We can think of data in the same way. GP practice data only includes the people who, by definition, successfully register and attend their surgery. So, when we tailor services to those deemed most worthy of intervention, we might be getting it wrong. They may not actually be the ones who are the most vulnerable and in need of our help.
While we might find ways to include some of these people and collect the data, it’s not always feasible. The most predictive factors for needing state-funded adult social care are a decline in activities of daily living, change in personal finances or informal social support. However, these factors are likely too private, too complicated or changeable to collate and maintain. And it would be even harder to act on the information in a timely manner.[5]
Thinking beyond the numbers
And then there is the intelligence beyond the data. We might know from the data that a patient is a frequent attendee at their GP practice and A&E. It will also tell us their ethnic background, gender and preferred language. But it is only when you speak to the patient that you find out that the reason they present multiple times is that they can’t read or write and don’t know how to take their medication correctly.

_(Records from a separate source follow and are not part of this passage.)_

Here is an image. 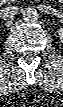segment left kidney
Returning a JSON list of instances; mask_svg holds the SVG:
<instances>
[{
  "label": "left kidney",
  "instance_id": "obj_1",
  "mask_svg": "<svg viewBox=\"0 0 63 107\" xmlns=\"http://www.w3.org/2000/svg\"><path fill=\"white\" fill-rule=\"evenodd\" d=\"M58 33H59L60 39L62 40V39H63V29L60 28V29L58 30Z\"/></svg>",
  "mask_w": 63,
  "mask_h": 107
}]
</instances>
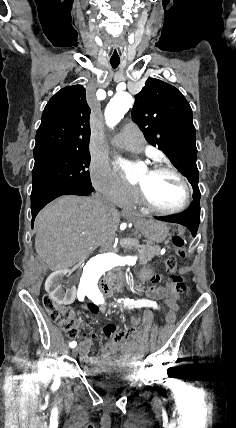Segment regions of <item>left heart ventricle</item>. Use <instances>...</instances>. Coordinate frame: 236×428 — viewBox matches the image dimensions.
Listing matches in <instances>:
<instances>
[{
    "mask_svg": "<svg viewBox=\"0 0 236 428\" xmlns=\"http://www.w3.org/2000/svg\"><path fill=\"white\" fill-rule=\"evenodd\" d=\"M131 180L136 184L143 185L150 198L162 208H175L184 200L183 185L172 173H151L145 167Z\"/></svg>",
    "mask_w": 236,
    "mask_h": 428,
    "instance_id": "b2bd125f",
    "label": "left heart ventricle"
}]
</instances>
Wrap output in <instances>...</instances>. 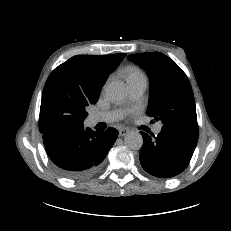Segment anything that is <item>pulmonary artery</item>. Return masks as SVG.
Returning a JSON list of instances; mask_svg holds the SVG:
<instances>
[{
    "label": "pulmonary artery",
    "mask_w": 231,
    "mask_h": 231,
    "mask_svg": "<svg viewBox=\"0 0 231 231\" xmlns=\"http://www.w3.org/2000/svg\"><path fill=\"white\" fill-rule=\"evenodd\" d=\"M147 87L146 82H140L136 84H132L129 86L130 95L134 100H138L143 93L145 92ZM123 117V112L120 110H114L109 112H95L90 114L89 121L91 124H97L99 122H114ZM162 130V125L157 124L153 131L155 134H159Z\"/></svg>",
    "instance_id": "1"
}]
</instances>
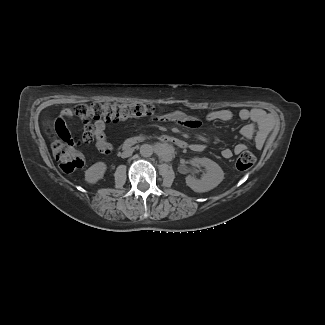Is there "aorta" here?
<instances>
[{"label":"aorta","instance_id":"1","mask_svg":"<svg viewBox=\"0 0 325 325\" xmlns=\"http://www.w3.org/2000/svg\"><path fill=\"white\" fill-rule=\"evenodd\" d=\"M153 151H154L153 147L149 144H143L140 147V154L143 157H150L153 154Z\"/></svg>","mask_w":325,"mask_h":325}]
</instances>
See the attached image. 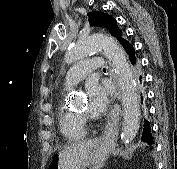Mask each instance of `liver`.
Segmentation results:
<instances>
[{
	"instance_id": "1",
	"label": "liver",
	"mask_w": 177,
	"mask_h": 169,
	"mask_svg": "<svg viewBox=\"0 0 177 169\" xmlns=\"http://www.w3.org/2000/svg\"><path fill=\"white\" fill-rule=\"evenodd\" d=\"M98 140H88L68 146L58 155V169H81Z\"/></svg>"
}]
</instances>
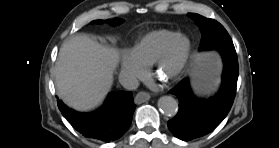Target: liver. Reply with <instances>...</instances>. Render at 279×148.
I'll use <instances>...</instances> for the list:
<instances>
[{
  "label": "liver",
  "instance_id": "1",
  "mask_svg": "<svg viewBox=\"0 0 279 148\" xmlns=\"http://www.w3.org/2000/svg\"><path fill=\"white\" fill-rule=\"evenodd\" d=\"M118 53L85 35L62 44L55 66L60 97L71 107L88 110L98 106L113 82Z\"/></svg>",
  "mask_w": 279,
  "mask_h": 148
}]
</instances>
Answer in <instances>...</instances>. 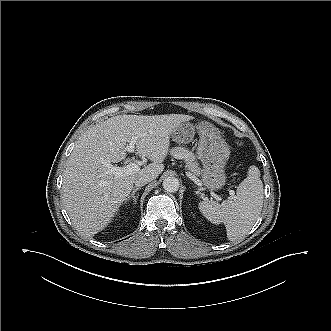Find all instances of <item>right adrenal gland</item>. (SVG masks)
<instances>
[{
  "mask_svg": "<svg viewBox=\"0 0 331 331\" xmlns=\"http://www.w3.org/2000/svg\"><path fill=\"white\" fill-rule=\"evenodd\" d=\"M140 189H141V187H134L133 190H132V192L130 193V195H129V197H128V200L132 198L133 201L136 203V201H137V196H135V193H136L137 191H139Z\"/></svg>",
  "mask_w": 331,
  "mask_h": 331,
  "instance_id": "right-adrenal-gland-1",
  "label": "right adrenal gland"
}]
</instances>
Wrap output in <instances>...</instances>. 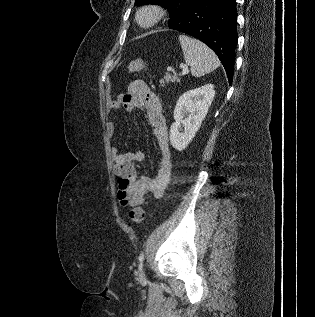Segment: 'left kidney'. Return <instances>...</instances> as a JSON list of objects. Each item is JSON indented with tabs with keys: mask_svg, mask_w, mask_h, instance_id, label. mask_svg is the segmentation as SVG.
I'll return each mask as SVG.
<instances>
[{
	"mask_svg": "<svg viewBox=\"0 0 315 317\" xmlns=\"http://www.w3.org/2000/svg\"><path fill=\"white\" fill-rule=\"evenodd\" d=\"M214 95V85L206 84L186 91L180 96L174 109L175 122L170 128V143L175 149L184 150L194 138L208 112ZM181 125L183 129H181Z\"/></svg>",
	"mask_w": 315,
	"mask_h": 317,
	"instance_id": "5707ae66",
	"label": "left kidney"
}]
</instances>
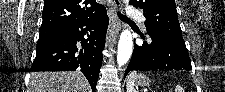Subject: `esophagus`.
<instances>
[{
    "instance_id": "34e87169",
    "label": "esophagus",
    "mask_w": 225,
    "mask_h": 92,
    "mask_svg": "<svg viewBox=\"0 0 225 92\" xmlns=\"http://www.w3.org/2000/svg\"><path fill=\"white\" fill-rule=\"evenodd\" d=\"M121 9L120 0H111L109 8V26L106 35V46H110L118 38L120 22L116 15V10Z\"/></svg>"
}]
</instances>
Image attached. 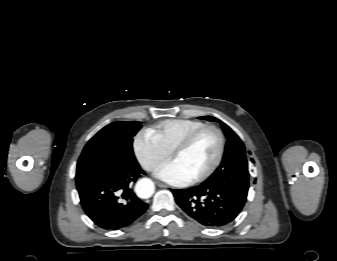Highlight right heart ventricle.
I'll return each mask as SVG.
<instances>
[{
	"instance_id": "obj_1",
	"label": "right heart ventricle",
	"mask_w": 337,
	"mask_h": 261,
	"mask_svg": "<svg viewBox=\"0 0 337 261\" xmlns=\"http://www.w3.org/2000/svg\"><path fill=\"white\" fill-rule=\"evenodd\" d=\"M198 120L168 119L154 125L148 131L156 138L160 145L169 153L193 130L204 126Z\"/></svg>"
}]
</instances>
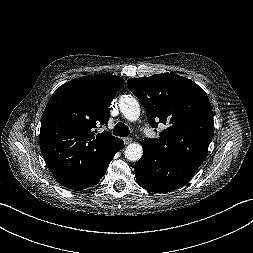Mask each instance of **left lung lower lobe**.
<instances>
[{
  "label": "left lung lower lobe",
  "instance_id": "obj_1",
  "mask_svg": "<svg viewBox=\"0 0 253 253\" xmlns=\"http://www.w3.org/2000/svg\"><path fill=\"white\" fill-rule=\"evenodd\" d=\"M143 156L135 163L134 171L138 184L155 193H167L184 186L201 163L189 160L179 164L162 161L156 152L141 142Z\"/></svg>",
  "mask_w": 253,
  "mask_h": 253
}]
</instances>
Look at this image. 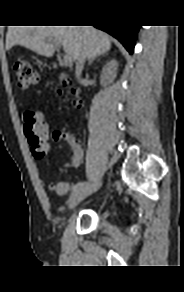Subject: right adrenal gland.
<instances>
[{
  "mask_svg": "<svg viewBox=\"0 0 184 292\" xmlns=\"http://www.w3.org/2000/svg\"><path fill=\"white\" fill-rule=\"evenodd\" d=\"M96 59H97V57L91 59V60L89 61L88 65H91V63H92L94 60H96Z\"/></svg>",
  "mask_w": 184,
  "mask_h": 292,
  "instance_id": "2a0ac1e0",
  "label": "right adrenal gland"
}]
</instances>
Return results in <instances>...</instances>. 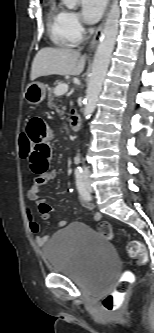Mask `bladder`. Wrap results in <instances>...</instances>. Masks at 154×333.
I'll use <instances>...</instances> for the list:
<instances>
[{
	"label": "bladder",
	"instance_id": "obj_1",
	"mask_svg": "<svg viewBox=\"0 0 154 333\" xmlns=\"http://www.w3.org/2000/svg\"><path fill=\"white\" fill-rule=\"evenodd\" d=\"M42 255L52 271L99 289L109 287L118 266L111 243L82 222L56 231L42 247Z\"/></svg>",
	"mask_w": 154,
	"mask_h": 333
}]
</instances>
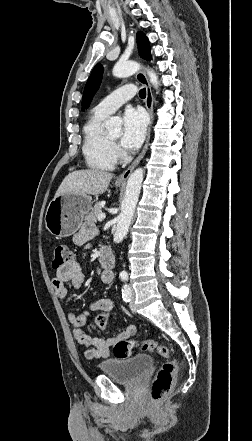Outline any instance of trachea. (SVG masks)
<instances>
[{
    "label": "trachea",
    "mask_w": 252,
    "mask_h": 441,
    "mask_svg": "<svg viewBox=\"0 0 252 441\" xmlns=\"http://www.w3.org/2000/svg\"><path fill=\"white\" fill-rule=\"evenodd\" d=\"M139 96H140L141 98H145V97H146V89H145V88H143V89H141V90L139 91Z\"/></svg>",
    "instance_id": "1"
}]
</instances>
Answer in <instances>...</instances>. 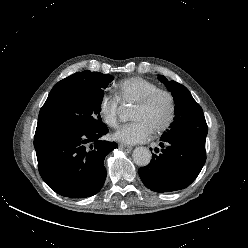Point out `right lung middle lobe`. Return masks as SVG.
Here are the masks:
<instances>
[{
    "label": "right lung middle lobe",
    "instance_id": "dd1d6c3e",
    "mask_svg": "<svg viewBox=\"0 0 248 248\" xmlns=\"http://www.w3.org/2000/svg\"><path fill=\"white\" fill-rule=\"evenodd\" d=\"M113 76L84 71L75 83L63 92L47 98L39 112L37 127L60 130L100 129L103 90Z\"/></svg>",
    "mask_w": 248,
    "mask_h": 248
}]
</instances>
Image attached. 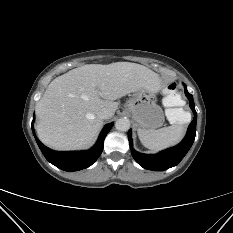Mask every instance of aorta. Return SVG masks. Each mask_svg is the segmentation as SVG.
<instances>
[{"label":"aorta","mask_w":233,"mask_h":233,"mask_svg":"<svg viewBox=\"0 0 233 233\" xmlns=\"http://www.w3.org/2000/svg\"><path fill=\"white\" fill-rule=\"evenodd\" d=\"M115 128L122 132L128 131L130 128V121L126 118H120L116 121Z\"/></svg>","instance_id":"aorta-1"}]
</instances>
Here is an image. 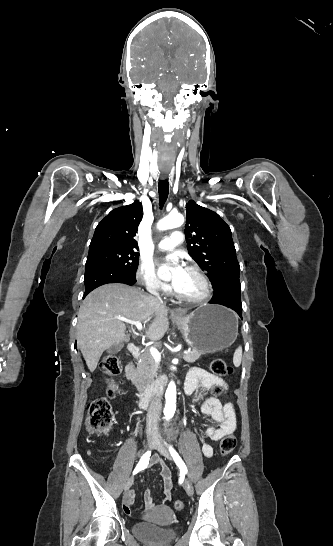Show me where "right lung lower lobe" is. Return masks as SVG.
I'll use <instances>...</instances> for the list:
<instances>
[{
  "label": "right lung lower lobe",
  "instance_id": "1",
  "mask_svg": "<svg viewBox=\"0 0 333 546\" xmlns=\"http://www.w3.org/2000/svg\"><path fill=\"white\" fill-rule=\"evenodd\" d=\"M136 282L135 274L124 269L102 263H94L85 269V293L86 297L93 289L108 283H124L133 285Z\"/></svg>",
  "mask_w": 333,
  "mask_h": 546
}]
</instances>
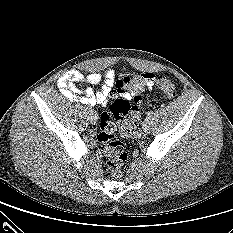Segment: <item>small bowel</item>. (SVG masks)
Listing matches in <instances>:
<instances>
[{
	"mask_svg": "<svg viewBox=\"0 0 233 233\" xmlns=\"http://www.w3.org/2000/svg\"><path fill=\"white\" fill-rule=\"evenodd\" d=\"M140 76L144 80L142 89L150 90L153 86L154 75L145 73ZM130 78V76H125L116 80L113 69H107L104 76L96 72L84 75L77 69H71L58 78L57 85L60 92L70 101L79 100L83 104L96 105L104 103L113 92L122 95L126 99L132 98L133 94L128 89ZM83 81L91 85H100V89L94 91L92 88H80L78 84Z\"/></svg>",
	"mask_w": 233,
	"mask_h": 233,
	"instance_id": "c3829d8e",
	"label": "small bowel"
}]
</instances>
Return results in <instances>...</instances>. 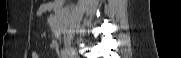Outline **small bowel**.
<instances>
[{
  "mask_svg": "<svg viewBox=\"0 0 181 58\" xmlns=\"http://www.w3.org/2000/svg\"><path fill=\"white\" fill-rule=\"evenodd\" d=\"M53 9H55V5L53 3H51V2L43 3L42 5L39 6V8L37 10V14L39 16H42L45 13H47ZM50 47H51V49L57 50L58 46H57V43L53 41L50 43ZM31 57L32 58H39V55L37 52H32Z\"/></svg>",
  "mask_w": 181,
  "mask_h": 58,
  "instance_id": "1",
  "label": "small bowel"
}]
</instances>
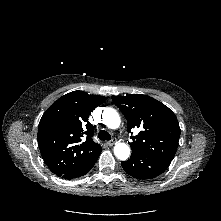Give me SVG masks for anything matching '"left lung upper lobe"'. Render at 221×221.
I'll use <instances>...</instances> for the list:
<instances>
[{"instance_id":"5c2ea615","label":"left lung upper lobe","mask_w":221,"mask_h":221,"mask_svg":"<svg viewBox=\"0 0 221 221\" xmlns=\"http://www.w3.org/2000/svg\"><path fill=\"white\" fill-rule=\"evenodd\" d=\"M114 104L127 120V130L139 128L131 136L132 154L145 158L172 161L180 137V127L175 114L156 99L143 94L112 97Z\"/></svg>"}]
</instances>
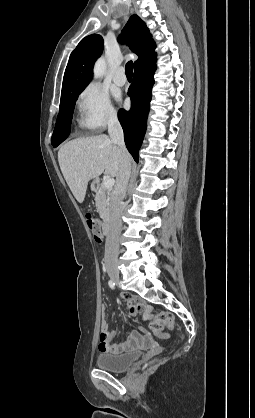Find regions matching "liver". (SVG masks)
<instances>
[{
    "label": "liver",
    "instance_id": "liver-1",
    "mask_svg": "<svg viewBox=\"0 0 255 418\" xmlns=\"http://www.w3.org/2000/svg\"><path fill=\"white\" fill-rule=\"evenodd\" d=\"M120 157L118 146L107 135L73 139L58 151L62 174L79 203L84 201L91 179L103 172L117 177Z\"/></svg>",
    "mask_w": 255,
    "mask_h": 418
}]
</instances>
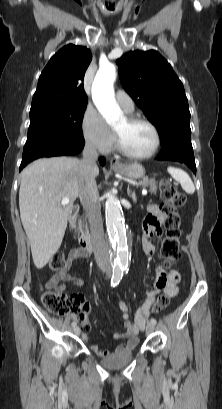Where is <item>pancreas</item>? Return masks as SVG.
<instances>
[{
    "mask_svg": "<svg viewBox=\"0 0 222 409\" xmlns=\"http://www.w3.org/2000/svg\"><path fill=\"white\" fill-rule=\"evenodd\" d=\"M140 184H141V186L142 187H147V186H149L150 187V192L151 193H153V194H156V192H157V184H156V182H155V180L154 179H148V178H144L141 182H140ZM82 227V226H81ZM84 228H85V230H87V226L86 225H84Z\"/></svg>",
    "mask_w": 222,
    "mask_h": 409,
    "instance_id": "cf45deb5",
    "label": "pancreas"
}]
</instances>
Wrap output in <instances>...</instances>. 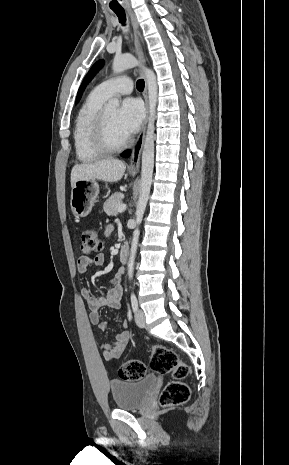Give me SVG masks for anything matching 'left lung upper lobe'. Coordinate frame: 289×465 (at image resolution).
Listing matches in <instances>:
<instances>
[{"label": "left lung upper lobe", "instance_id": "obj_1", "mask_svg": "<svg viewBox=\"0 0 289 465\" xmlns=\"http://www.w3.org/2000/svg\"><path fill=\"white\" fill-rule=\"evenodd\" d=\"M104 62L103 60H99L98 62H96L92 68L90 69V71L87 73V75L85 76L79 90H78V93H77V98H76V102L79 101L81 95H82V92L83 90L85 89L86 85L91 81V79L93 78V76L98 72V70L103 66Z\"/></svg>", "mask_w": 289, "mask_h": 465}]
</instances>
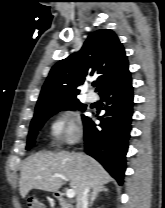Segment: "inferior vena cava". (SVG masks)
<instances>
[{
  "mask_svg": "<svg viewBox=\"0 0 165 208\" xmlns=\"http://www.w3.org/2000/svg\"><path fill=\"white\" fill-rule=\"evenodd\" d=\"M89 192H90V188L88 187V185L83 184L82 191L77 197L76 208H87L88 200H89Z\"/></svg>",
  "mask_w": 165,
  "mask_h": 208,
  "instance_id": "602c4592",
  "label": "inferior vena cava"
}]
</instances>
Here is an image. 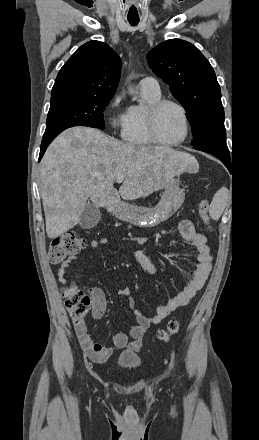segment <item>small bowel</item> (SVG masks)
<instances>
[{
	"mask_svg": "<svg viewBox=\"0 0 259 440\" xmlns=\"http://www.w3.org/2000/svg\"><path fill=\"white\" fill-rule=\"evenodd\" d=\"M178 230L182 239L193 249L194 261L196 263L195 269L189 271V279L183 288L168 302L157 306L155 314L152 316L145 315L140 310L136 309L135 301L131 296L130 289L123 288L118 291L119 295L127 297L128 307L135 315L137 323L129 331L119 332L113 335V343L117 348L129 347L132 350L140 349L143 336L148 328L153 324L161 322L177 308L187 305L207 280L212 269L213 258L206 237L203 234L198 233L192 221L188 219H184L178 224ZM108 241V237H101L93 239L90 242V245L93 248H97L108 243ZM121 241L140 243L143 241V238L122 237ZM134 257L137 263L148 275L157 274V266L144 252L137 251L135 252ZM74 260L75 256H71L60 264L58 269V278L60 282L66 281L67 270ZM92 294L95 298L93 316L95 319H101L106 312L104 295L98 289H93ZM75 332L82 349L91 360L95 362H104L112 355V348L105 347L92 339L84 322L75 325Z\"/></svg>",
	"mask_w": 259,
	"mask_h": 440,
	"instance_id": "small-bowel-1",
	"label": "small bowel"
}]
</instances>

Data thus becomes the start of a conversation, not the be-all and end-all. Or, in fact, the start of multiple conversations. For example, when we use data, we can join up people with shared characteristics who would not otherwise know each other and enable self or better each-other care, as with group consultations and patient groups. This might be the true power of primary care data.
So, we need to continue to change our mindset. GPs are not just in the business of treating disease but also creating health. Social determinants are our business too, not just the realm of a social prescriber. Prevention conversations are not a luxury – they are essential to shift the needle on health.
QOF may have inadvertently widened inequalities by encouraging GP practices to aim for just enough with limited resources while the remaining percentages represent the hardest to reach and the easiest to ignore. Data analysis and good intelligence-driven local healthcare decisions by ICBs are no longer a nice-to-have; many people are doing it already. If done well, it reduces demands on services in the long term, hits the targets we want, and we do right by our populations.
By Dr Cornelia Junghans, Senior clinical fellow in Primary Care at Imperial College London, Dr James Crick, Consultant in public health medicine and sessional GP Hull Health and Care Partnership, Dr Peter Roderick, Consultant in public health NHS Humber and North Yorkshire ICB andDr Kathrin Thomas, GP and Consultant in public health
[1] Tudor Hart, J. The Inverse Care Law. The Lancet Vol 1971; 297, 7696: 405-412
[2] Marmot, M. Fair society, healthy lives: the Marmot Review : strategic review of health inequalities in England post-2010. (2010)
[3] Tudor Hart, J. The Political Economy of Healthcare: a Clinical Perspective. 2006: 131-132
[4] Ellenberg J. How Not to Be Wrong: The Power of Mathematical Thinking. New York: The Penguin Press; 2014.
[5] Nakubulwa M, Junghans C, Novov V, Lyons-Amos C, Lovett D, Majeed A, Aylin P, Woodcock T. Factors associated with accessing long-term adult social care in people aged 75 and over: a retrospective cohort study. Age Ageing. 2022 Mar 1;51(3):afac038. doi: 10.1093/ageing/afac038. PMID: 35231093; PMCID: PMC8887841.